17,65s - thats close to "horrible", thats 55 times slower then the native_osx solution. Did i get something wrong? Why would somebody consider this? Used https://goo.gl/FlXeUT and 17.05.0-ce-rc1-mac8

can someone also see the same results?

masterful commented 7 years ago

Probably didn't get anything wrong - my hunch is that the performance is still not the best for that use case (delegated will likely be more ideal), just better than what it was before - possibly at a point where it's usable for some folks (a slow initial start up and then decent speeds for small groups of file changes). I can respond with more info if my coworker gets around to running the test.

EugenMayer commented 7 years ago

@masterful i updated the performance tests just right now https://github.com/EugenMayer/docker-sync/wiki/Performance-Tests-2017 and seeing that, the new :cached mode will not change anything. A factor of about 50-60 times slower is not acceptable - its not even a lot faster we are talking about 1s faster then without cache.

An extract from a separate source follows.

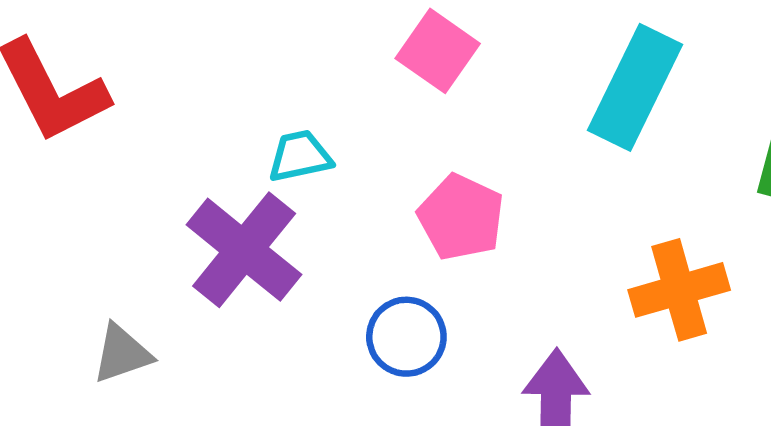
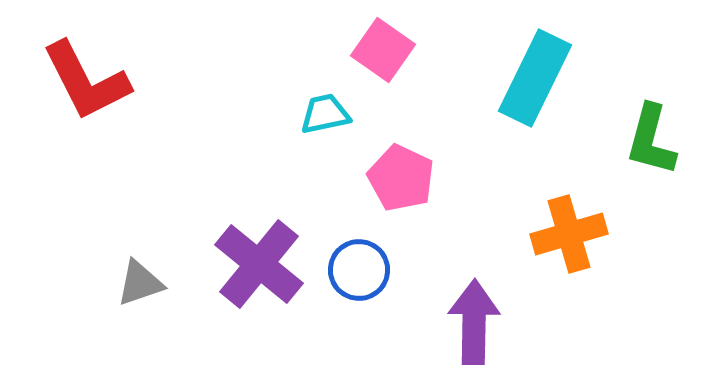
cyan trapezoid: (300, 156) -> (325, 114), moved
purple cross: (244, 250) -> (259, 264), moved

Before you consider :edge .. rather look at fusion, its 12s compared to 17s... (still horrible, but better)

Using delegated sounds like a nice risk, since the container wins on collisions, and thats not what you want when you write code - from the host.

At least for now it sounds reasonable to still focus on docker-sync + native_osx. For you, to be able to use it cross-platform, use what @ignatiusreza has written, it makes docker-sync usable the same way under linux, as it would work under OSX - just removes anything like unison or whatever, it just directly mounts the host volume, as you would expect under linux ( since it has now impact )

EugenMayer commented 7 years ago

finished implementation